Le libraire de Paris a ajouté à son édition la Lettre de M.  de Voltaire à Jean-Jacques Pansophe, imprimée depuis plusieurs mois à Londres, mais qui ne s’était pas répandue en France[1]. Cette lettre est aussi tronquée en quelques endroits, autant que je puis m’en souvenir. Je me rappelle très-bien, par exemple, que la profession de foi que M.  de Voltaire opposait à celle de Jean-Jacques Pansophe commençait ainsi : « Je crois en Dieu de tout mon cœur, et en la religion chrétienne de toutes mes forces. » Au reste, M.  de Voltaire persiste à dire que cette lettre n’est point de lui. Il prétend qu’elle est de M.  l’abbé Coyer[2]. Je conseille à l’abbé Coyer de prendre M.  de Voltaire au mot, et nous dirons que cette lettre est ce que M.  l’abbé Coyer a écrit de mieux, quoique je n’aie pas encore pu vaincre la conviction intérieure qui me crie qu’elle appartient à M.  de Voltaire, malgré toutes ses protestations. M.  Rousseau, de son côté, a écrit à son libraire de Paris, après la lecture de l’Exposé succinct, qu’il trouve M.  Hume bien insultant pour un bon homme et bien bruyant pour un philosophe, et qu’il trouve surtout les éditeurs bien hardis. Du reste, il ne s’explique pas davantage. Il paraît que tout ce qu’il avait de partisans parmi les personnes de premier rang, nommément M.  le prince de Conti et Mme  la comtesse de Boufflers, ont pris fait et cause pour M.  Hume. Si M.  Rousseau était sage, il laisserait tomber toute cette absurde et vilaine querelle ; il se hâterait de donner quelque nouvel ouvrage dont le succès effacerait bientôt, du moins pour quelque temps, jusqu’au souvenir de ses torts.

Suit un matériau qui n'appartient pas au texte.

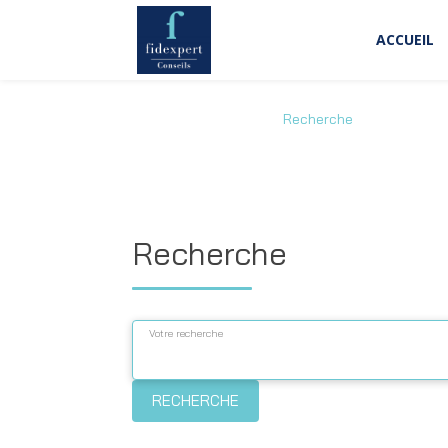
ACCUEIL
Accueil
/
Actualités
/
Recherche
Recherche
Votre recherche
RECHERCHE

Ce qui vaut un peu mieux que cette tracasserie, beaucoup trop fameuse, c’est que M.  de Voltaire vient d’envoyer à son ami M.  d’Argental, chargé de tout temps du département tragique, une tragédie toute nouvelle qui a été reçue à la Comédie-Française par acclamation. On dit que nous y verrons le contraste des mœurs des Scythes avec les mœurs asiatiques, et que le sujet est d’ailleurs entièrement d’invention. On dit aussi que le patriarche travaille à un roman théologique ; et pour peu

  1. Voir précédemment, page 33.
  2. En attribuant à l’abbé Coyer la Lettre au docteur Pansophe, Voltaire était dans l’erreur, L’auteur, nous l’avons déjà dit, était Borde de Lyon. (T.)